Do We Really Need to Breed “Heat Resistant” Farm Animals to Feed the World?
Efforts underway to create farm animals who can withstand rising global temperatures, that some believe will be needed to feed the world’s growing population, are drawing both criticism and support from both sides of the climate change debate.
To address the ways extreme weather conditions from droughts to heat waves will impact farm animals scientists from the University of Delaware are working to create new breeds of chickens that can withstand heat and survive.
“The game is changing since the climate is changing,” Carl Schmidt, one of the researchers, told the LA Times. “We have to start now to anticipate what changes we have to make in order to feed 9 billion people.”
Their work currently involves mapping the genetic code of African naked-neck chickens to see if their ability to withstand heat is something that can be bred into domestic chickens who are bred for their meat. Similar efforts are underway at the University of California, Davis, Oklahoma State University and Michigan State University, where researchers are looking at ways to make chickens, cattle and turkeys, who are particularly susceptible to hotter temperatures, more adaptable.

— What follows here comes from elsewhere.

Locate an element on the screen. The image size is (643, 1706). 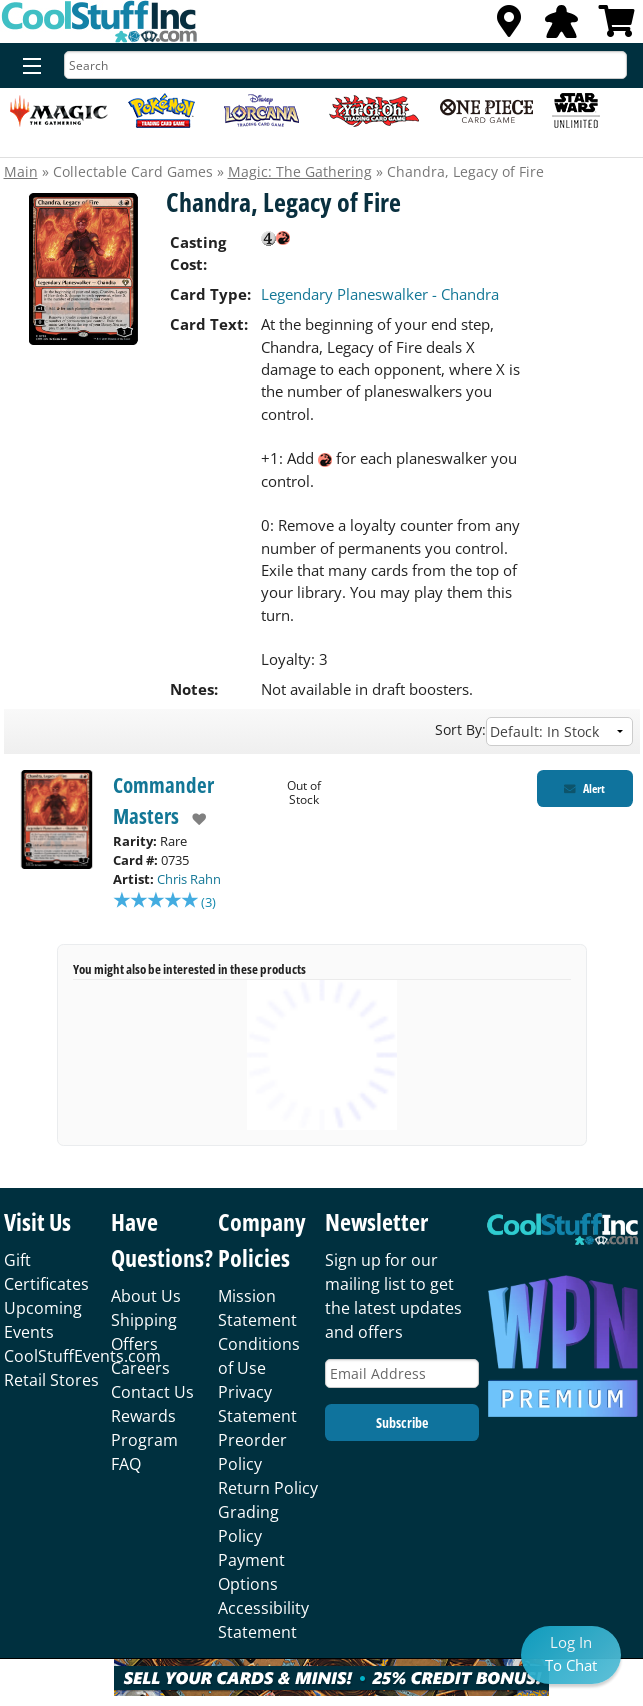
Careers is located at coordinates (140, 1370).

At least some are criticizing the effort because it’s granting the factory farms that are already contributing largely to the problem the go ahead to continue business as usual, instead of focusing on ways to cut greenhouse gas emissions and looking at how we can change our habits to reduce our impact on the earth, in addition to ways we can support food security through plant-based diets.
Alan Miller, who recently retired as a principal climate-change specialist at the World Bank, told the LA Times this approach “is like trying to promote driver safety while helping the car industry make faster cars.”
His sentiments have been echoed by numerous conservation organizations, animal advocates and people like Bill Gates who continue to push the message that there’s no way to sustainably produce enough meat to feed a population that’s projected to reach 9 billion people by 2050. Gates has previously put his money where his mouth is by contributing to companies like Hampton Creek Foods, which aims to cut animals out of the equation entirely with products including Beyond Eggs and Just Mayo that mimic the real thing.
It’s certainly becoming increasingly difficult to ignore the consequences of meat consumption, which include a loss of biodiversity, deforestation, air and water pollution, diseases, violence and, of course, climate change itself. Continuing to try to manufacture animals who can be mass produced to meet the demand for meat also overlooks the suffering of billions of cows, chickens, sheep, pigs and other sentient animals who are confined, drugged, mutilated and abused before they are slaughtered to satisfy our appetites.
Are efforts to make farm animals more and more efficient, at their physical and psychological expense, really needed? Or does the focus need to move to changing the way we live now in order to ensure a liveable planet for future generations?